**EXERCISE DIRECTIONS**
Every line with "SILNOSTĚNNÉ" in it must be copied from the data.

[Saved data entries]
************

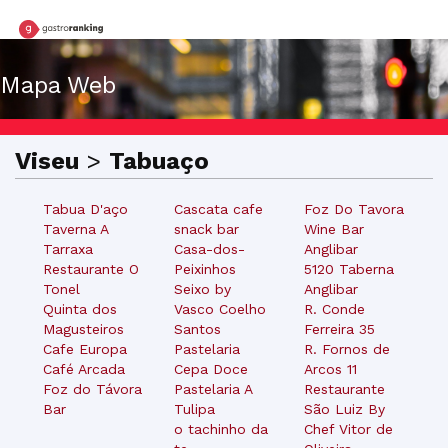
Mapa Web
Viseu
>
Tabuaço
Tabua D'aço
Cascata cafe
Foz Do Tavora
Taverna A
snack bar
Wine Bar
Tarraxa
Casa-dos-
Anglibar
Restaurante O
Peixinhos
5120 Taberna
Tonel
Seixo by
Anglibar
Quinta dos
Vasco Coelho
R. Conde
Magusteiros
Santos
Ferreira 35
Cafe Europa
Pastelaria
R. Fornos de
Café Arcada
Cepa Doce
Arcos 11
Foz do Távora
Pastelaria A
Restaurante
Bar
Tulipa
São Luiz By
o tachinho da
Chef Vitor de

************

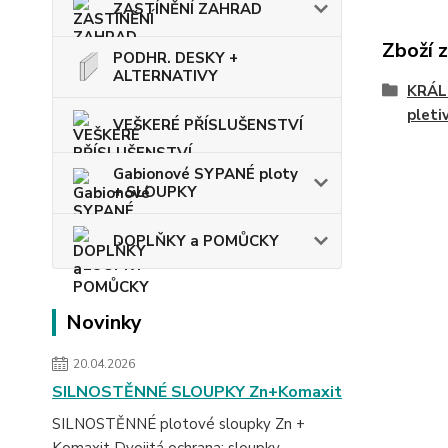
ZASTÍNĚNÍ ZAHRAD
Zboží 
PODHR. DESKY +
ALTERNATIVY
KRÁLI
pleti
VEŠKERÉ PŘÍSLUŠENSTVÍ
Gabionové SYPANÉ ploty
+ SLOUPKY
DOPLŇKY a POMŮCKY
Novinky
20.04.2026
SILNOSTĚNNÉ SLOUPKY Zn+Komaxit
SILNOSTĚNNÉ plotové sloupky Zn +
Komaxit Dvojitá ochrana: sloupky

************

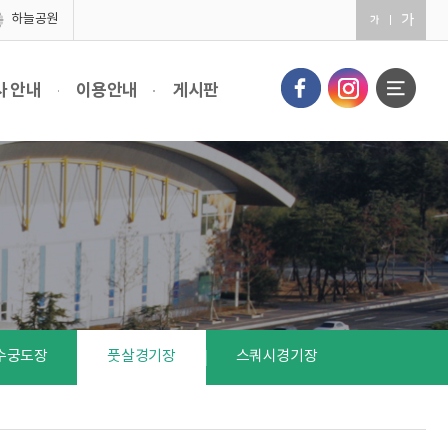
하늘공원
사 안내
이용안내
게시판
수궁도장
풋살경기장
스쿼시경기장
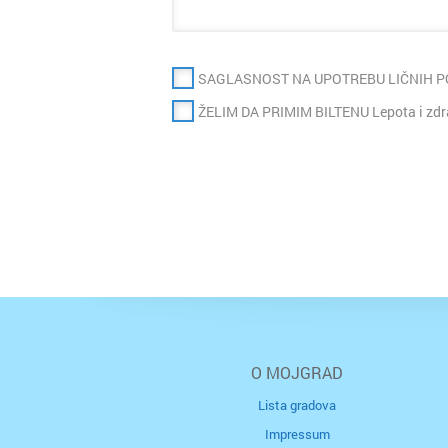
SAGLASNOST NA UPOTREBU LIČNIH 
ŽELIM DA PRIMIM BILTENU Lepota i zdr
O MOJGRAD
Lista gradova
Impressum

************

**RESPONSE FOR THIS EXERCISE**
SILNOSTĚNNÉ SLOUPKY Zn+Komaxit
SILNOSTĚNNÉ plotové sloupky Zn +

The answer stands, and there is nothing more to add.